=== DATA SUPPLIED ===

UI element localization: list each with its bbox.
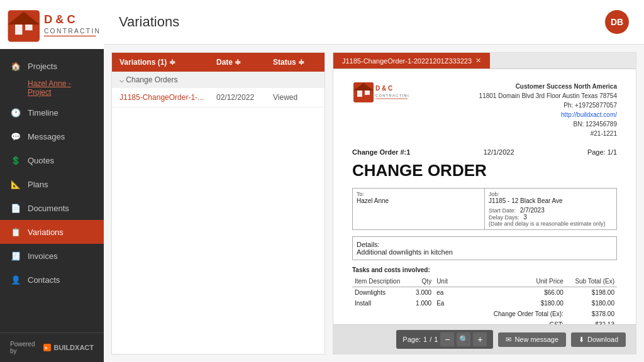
- item-qty-install: 1.000: [410, 298, 434, 309]
- company-phone: Ph: +19725877057: [479, 101, 617, 110]
- company-name: Customer Success North America: [516, 83, 617, 90]
- page-sep: /: [430, 336, 431, 343]
- cost-table: Item Description Qty Unit Unit Price Sub…: [352, 276, 617, 324]
- col-item-desc: Item Description: [352, 276, 410, 287]
- invoices-icon: 🧾: [10, 250, 21, 261]
- new-message-button[interactable]: ✉ New message: [498, 332, 566, 347]
- sidebar-label-invoices: Invoices: [28, 251, 58, 261]
- sidebar-item-timeline[interactable]: 🕐 Timeline: [0, 101, 104, 124]
- message-icon: 💬: [10, 131, 21, 142]
- search-button[interactable]: 🔍: [457, 332, 470, 346]
- item-desc-downlights: Downlights: [352, 287, 410, 299]
- item-price-install: $180.00: [453, 298, 566, 309]
- header-status: Status ≑: [273, 58, 317, 67]
- sidebar-label-plans: Plans: [28, 180, 48, 189]
- doc-company-header: D & C CONTRACTING Customer Success North…: [352, 82, 617, 138]
- avatar[interactable]: DB: [605, 10, 629, 34]
- sidebar-label-quotes: Quotes: [28, 156, 54, 165]
- item-price-downlights: $66.00: [453, 287, 566, 299]
- doc-logo: D & C CONTRACTING: [352, 82, 409, 107]
- sidebar: D & C CONTRACTING 🏠 Projects Hazel Anne …: [0, 0, 104, 362]
- document-footer: Page: 1 / 1 − 🔍 + ✉ New message ⬇ Downlo…: [333, 324, 636, 354]
- sidebar-item-hazel-sub[interactable]: Hazel Anne - Project: [0, 78, 104, 101]
- item-unit-install: Ea: [434, 298, 453, 309]
- variation-status: Viewed: [273, 93, 317, 102]
- page-current: 1: [423, 336, 427, 343]
- item-subtotal-install: $180.00: [566, 298, 617, 309]
- page-controls: Page: 1 / 1 − 🔍 +: [396, 330, 493, 349]
- quotes-icon: 💲: [10, 155, 21, 166]
- close-tab-icon[interactable]: ✕: [475, 57, 481, 65]
- content-area: Variations (1) ≑ Date ≑ Status ≑ ⌵ Chang…: [104, 45, 644, 362]
- sidebar-navigation: 🏠 Projects Hazel Anne - Project 🕐 Timeli…: [0, 49, 104, 332]
- company-acn: #21-1221: [479, 129, 617, 138]
- change-order-document: D & C CONTRACTING Customer Success North…: [352, 82, 617, 324]
- sidebar-label-hazel: Hazel Anne - Project: [28, 79, 71, 97]
- delay-days-value: 3: [523, 214, 527, 221]
- download-button[interactable]: ⬇ Download: [571, 332, 626, 347]
- company-bn: BN: 123456789: [479, 119, 617, 129]
- sidebar-item-quotes[interactable]: 💲 Quotes: [0, 148, 104, 172]
- buildxact-text: BUILDXACT: [53, 344, 94, 351]
- svg-rect-12: [365, 90, 370, 95]
- gst-row: GST: $32.13: [352, 319, 617, 324]
- change-order-meta: Change Order #:1 12/1/2022 Page: 1/1: [352, 148, 617, 156]
- to-job-table: To: Hazel Anne Job: J1185 - 12 Black Bea…: [352, 188, 617, 230]
- company-address: 11801 Domain Blvd 3rd Floor Austin Texas…: [479, 91, 617, 101]
- sidebar-item-projects[interactable]: 🏠 Projects: [0, 54, 104, 78]
- sidebar-item-plans[interactable]: 📐 Plans: [0, 172, 104, 196]
- doc-tab-bar: J1185-ChangeOrder-1-20221201Z333223 ✕: [333, 53, 636, 69]
- item-subtotal-downlights: $198.00: [566, 287, 617, 299]
- document-content: D & C CONTRACTING Customer Success North…: [333, 69, 636, 324]
- gst-value: $32.13: [566, 319, 617, 324]
- sidebar-item-variations[interactable]: 📋 Variations: [0, 220, 104, 244]
- sidebar-item-invoices[interactable]: 🧾 Invoices: [0, 244, 104, 268]
- document-panel: J1185-ChangeOrder-1-20221201Z333223 ✕: [333, 52, 636, 354]
- sidebar-logo: D & C CONTRACTING: [0, 0, 104, 49]
- item-unit-downlights: ea: [434, 287, 453, 299]
- group-change-orders: ⌵ Change Orders: [112, 72, 325, 88]
- col-unit: Unit: [434, 276, 453, 287]
- company-website: http://buildxact.com/: [479, 110, 617, 119]
- header-date: Date ≑: [216, 58, 273, 67]
- page-title: Variations: [119, 14, 179, 30]
- sidebar-label-messages: Messages: [28, 132, 65, 141]
- sidebar-label-timeline: Timeline: [28, 108, 58, 118]
- sidebar-item-documents[interactable]: 📄 Documents: [0, 196, 104, 220]
- svg-text:CONTRACTING: CONTRACTING: [375, 94, 409, 97]
- buildxact-logo: b BUILDXACT: [43, 344, 94, 351]
- buildxact-icon: b: [43, 344, 51, 351]
- zoom-out-button[interactable]: −: [440, 332, 454, 346]
- start-date-label: Start Date:: [489, 207, 516, 214]
- contacts-icon: 👤: [10, 274, 21, 285]
- cost-row-downlights: Downlights 3.000 ea $66.00 $198.00: [352, 287, 617, 299]
- company-info: Customer Success North America 11801 Dom…: [479, 82, 617, 138]
- total-ex-value: $378.00: [566, 309, 617, 319]
- cost-row-install: Install 1.000 Ea $180.00 $180.00: [352, 298, 617, 309]
- sidebar-item-messages[interactable]: 💬 Messages: [0, 124, 104, 148]
- to-label: To:: [357, 191, 480, 197]
- details-value: Additional downlights in kitchen: [357, 248, 613, 256]
- job-label: Job:: [489, 191, 613, 197]
- item-desc-install: Install: [352, 298, 410, 309]
- svg-text:D & C: D & C: [44, 13, 75, 26]
- variation-row[interactable]: J1185-ChangeOrder-1-... 02/12/2022 Viewe…: [112, 88, 325, 107]
- sidebar-label-variations: Variations: [28, 228, 64, 237]
- to-value: Hazel Anne: [357, 197, 480, 204]
- sidebar-footer: Powered by b BUILDXACT: [0, 332, 104, 362]
- col-subtotal: Sub Total (Ex): [566, 276, 617, 287]
- variations-icon: 📋: [10, 226, 21, 238]
- document-tab[interactable]: J1185-ChangeOrder-1-20221201Z333223 ✕: [333, 53, 490, 69]
- svg-text:CONTRACTING: CONTRACTING: [44, 28, 99, 35]
- sidebar-item-contacts[interactable]: 👤 Contacts: [0, 268, 104, 292]
- group-label: Change Orders: [126, 75, 177, 84]
- change-order-heading: CHANGE ORDER: [352, 161, 617, 180]
- header-name: Variations (1) ≑: [119, 58, 216, 67]
- gst-label: GST:: [453, 319, 566, 324]
- chevron-down-icon: ⌵: [119, 75, 126, 84]
- main-content: Variations DB Variations (1) ≑ Date ≑ St…: [104, 0, 644, 362]
- zoom-in-button[interactable]: +: [473, 332, 487, 346]
- details-label: Details:: [357, 241, 613, 248]
- change-order-number: Change Order #:1: [352, 148, 410, 156]
- powered-by-label: Powered by: [10, 341, 40, 354]
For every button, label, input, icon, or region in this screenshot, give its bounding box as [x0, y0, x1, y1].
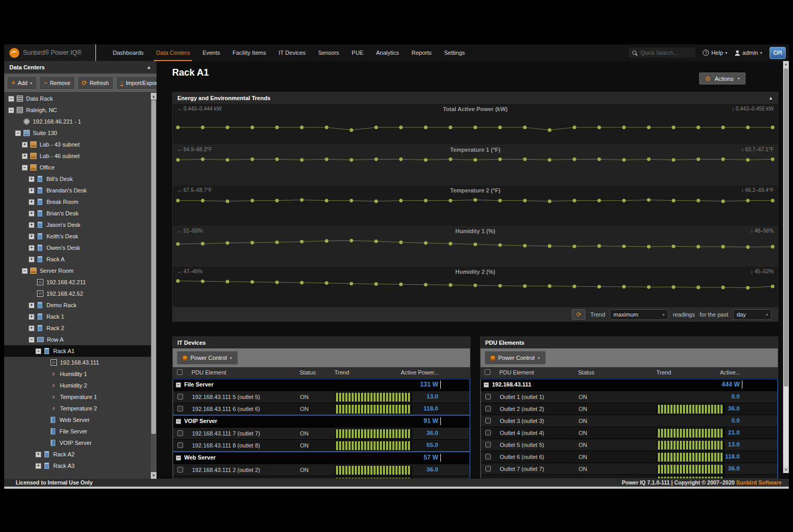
tree-item-humidity-2[interactable]: −≈Humidity 2 [4, 380, 151, 391]
column-header-1[interactable]: PDU Element [191, 369, 226, 376]
table-row[interactable]: Outlet 4 (outlet 4)ON21.0 [481, 427, 777, 439]
search-input[interactable] [639, 49, 686, 56]
horizontal-scrollbar[interactable] [4, 487, 789, 489]
row-checkbox[interactable] [177, 394, 183, 400]
tree-item-brandan-s-desk[interactable]: +Brandan's Desk [4, 185, 151, 196]
collapse-up-icon[interactable]: ▲ [147, 61, 151, 74]
table-row[interactable]: Outlet 5 (outlet 5)ON13.0 [481, 439, 777, 451]
tree-item-192-168-42-52[interactable]: −192.168.42.52 [4, 288, 151, 299]
table-row[interactable]: 192.168.43.111 2 (outlet 2)ON36.0 [173, 464, 470, 476]
main-scrollbar[interactable]: ▲ ▼ [783, 61, 789, 473]
nav-item-it-devices[interactable]: IT Devices [272, 44, 312, 61]
tree-item-office[interactable]: −Office [4, 162, 151, 173]
row-checkbox[interactable] [485, 430, 491, 436]
row-checkbox[interactable] [177, 442, 183, 448]
nav-item-events[interactable]: Events [196, 44, 226, 61]
table-row[interactable] [481, 475, 777, 479]
expand-icon[interactable]: + [29, 222, 34, 228]
tree-item-192-168-46-221-1[interactable]: −192.168.46.221 - 1 [4, 116, 151, 127]
collapse-icon[interactable]: − [176, 382, 181, 388]
table-row[interactable]: Outlet 3 (outlet 3)ON0.0 [481, 415, 777, 427]
column-header-4[interactable]: Active Power... [401, 369, 439, 376]
actions-button[interactable]: ⚙ Actions ▾ [699, 72, 746, 84]
row-checkbox[interactable] [177, 430, 183, 436]
remove-button[interactable]: − Remove [39, 76, 75, 90]
collapse-icon[interactable]: − [29, 337, 34, 343]
tree-item-server-room[interactable]: −Server Room [4, 265, 151, 276]
select-all-checkbox[interactable] [177, 369, 183, 375]
expand-icon[interactable]: + [29, 188, 34, 194]
column-header-3[interactable]: Trend [656, 369, 671, 376]
table-row[interactable]: 192.168.43.111 8 (outlet 8)ON55.0 [173, 439, 470, 451]
tree-item-row-a[interactable]: −Row A [4, 334, 151, 345]
expand-icon[interactable]: + [29, 234, 34, 239]
collapse-icon[interactable]: − [484, 382, 489, 388]
help-menu[interactable]: ? Help ▾ [703, 50, 727, 56]
expand-icon[interactable]: + [29, 176, 34, 182]
select-all-checkbox[interactable] [485, 369, 490, 375]
tree-item-jason-s-desk[interactable]: +Jason's Desk [4, 219, 151, 231]
tree-item-192-168-42-211[interactable]: −192.168.42.211 [4, 276, 151, 288]
nav-item-settings[interactable]: Settings [438, 44, 471, 61]
tree-item-temperature-1[interactable]: −≈Temperature 1 [4, 391, 151, 403]
scroll-up-icon[interactable]: ▲ [783, 61, 789, 67]
group-row[interactable]: −192.168.43.111444 W [481, 379, 777, 391]
tree-item-rack-1[interactable]: +Rack 1 [4, 311, 151, 322]
tree-item-break-room[interactable]: +Break Room [4, 196, 151, 208]
collapse-icon[interactable]: − [22, 268, 28, 274]
table-row[interactable]: 192.168.43.111 5 (outlet 5)ON13.0 [173, 391, 470, 403]
vendor-link[interactable]: Sunbird Software [736, 479, 782, 486]
scrollbar-thumb[interactable] [784, 68, 788, 386]
tree-item-humidity-1[interactable]: −≈Humidity 1 [4, 368, 151, 380]
row-checkbox[interactable] [485, 466, 491, 471]
column-header-4[interactable]: Active... [720, 369, 740, 376]
row-checkbox[interactable] [177, 467, 183, 473]
expand-icon[interactable]: + [29, 303, 34, 308]
expand-icon[interactable]: + [29, 314, 34, 320]
tree-item-raleigh-nc[interactable]: −Raleigh, NC [4, 104, 151, 116]
collapse-icon[interactable]: − [22, 165, 28, 171]
power-control-button[interactable]: Power Control ▾ [177, 351, 238, 365]
tree-item-lab-46-subnet[interactable]: +Lab - 46 subnet [4, 150, 151, 162]
nav-item-facility-items[interactable]: Facility Items [226, 44, 272, 61]
cpi-logo[interactable]: CPI [770, 47, 786, 59]
add-button[interactable]: + Add ▾ [7, 76, 37, 90]
expand-icon[interactable]: + [35, 463, 41, 469]
import-export-button[interactable]: ↓ Import/Export [116, 76, 157, 90]
nav-item-analytics[interactable]: Analytics [370, 44, 405, 61]
quick-search[interactable] [629, 47, 695, 58]
tree-item-demo-rack[interactable]: +Demo Rack [4, 299, 151, 311]
tree-item-brian-s-desk[interactable]: +Brian's Desk [4, 208, 151, 219]
nav-item-dashboards[interactable]: Dashboards [106, 44, 150, 61]
table-row[interactable]: 192.168.43.111 6 (outlet 6)ON118.0 [173, 403, 470, 415]
tree-item-192-168-43-111[interactable]: −192.168.43.111 [4, 357, 151, 368]
power-control-button[interactable]: Power Control ▾ [485, 351, 546, 365]
tree-item-voip-server[interactable]: −VOIP Server [4, 437, 151, 449]
user-menu[interactable]: admin ▾ [735, 50, 762, 56]
scrollbar-thumb[interactable] [151, 100, 156, 434]
tree-item-rack-a1[interactable]: −Rack A1 [4, 345, 151, 357]
expand-icon[interactable]: + [35, 452, 41, 457]
tree-scrollbar[interactable]: ▲ ▼ [151, 93, 157, 479]
row-checkbox[interactable] [485, 418, 491, 424]
tree-item-owen-s-desk[interactable]: +Owen's Desk [4, 242, 151, 253]
nav-item-sensors[interactable]: Sensors [312, 44, 345, 61]
refresh-button[interactable]: ⟳ Refresh [77, 76, 114, 90]
tree-item-temperature-2[interactable]: −≈Temperature 2 [4, 403, 151, 414]
tree-item-web-server[interactable]: −Web Server [4, 414, 151, 426]
tree-item-lab-43-subnet[interactable]: +Lab - 43 subnet [4, 139, 151, 150]
column-header-2[interactable]: Status [578, 369, 594, 376]
table-row[interactable]: Outlet 2 (outlet 2)ON36.0 [481, 403, 777, 415]
nav-item-reports[interactable]: Reports [405, 44, 438, 61]
tree-item-suite-130[interactable]: −Suite 130 [4, 127, 151, 139]
table-row[interactable]: Outlet 1 (outlet 1)ON0.0 [481, 391, 777, 403]
row-checkbox[interactable] [485, 454, 491, 460]
expand-icon[interactable]: + [29, 325, 34, 331]
collapse-icon[interactable]: − [176, 419, 181, 424]
row-checkbox[interactable] [177, 406, 183, 412]
collapse-icon[interactable]: − [35, 348, 41, 354]
tree-item-file-server[interactable]: −File Server [4, 426, 151, 437]
expand-icon[interactable]: + [29, 245, 34, 251]
row-checkbox[interactable] [485, 394, 491, 400]
group-row[interactable]: −Web Server57 W [173, 452, 470, 464]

=== DESCRIPTION OF THE TASK ===
In the entries above, identify every line with the word "outlet". Copy those lines.

=== REPLY ===
table-row[interactable]: Outlet 4 (outlet 4)ON21.0 [481, 427, 777, 439]
table-row[interactable]: Outlet 5 (outlet 5)ON13.0 [481, 439, 777, 451]
table-row[interactable]: 192.168.43.111 2 (outlet 2)ON36.0 [173, 464, 470, 476]
table-row[interactable]: Outlet 3 (outlet 3)ON0.0 [481, 415, 777, 427]
table-row[interactable]: 192.168.43.111 8 (outlet 8)ON55.0 [173, 439, 470, 451]
table-row[interactable]: 192.168.43.111 5 (outlet 5)ON13.0 [173, 391, 470, 403]
table-row[interactable]: 192.168.43.111 6 (outlet 6)ON118.0 [173, 403, 470, 415]
table-row[interactable]: Outlet 2 (outlet 2)ON36.0 [481, 403, 777, 415]
table-row[interactable]: Outlet 1 (outlet 1)ON0.0 [481, 391, 777, 403]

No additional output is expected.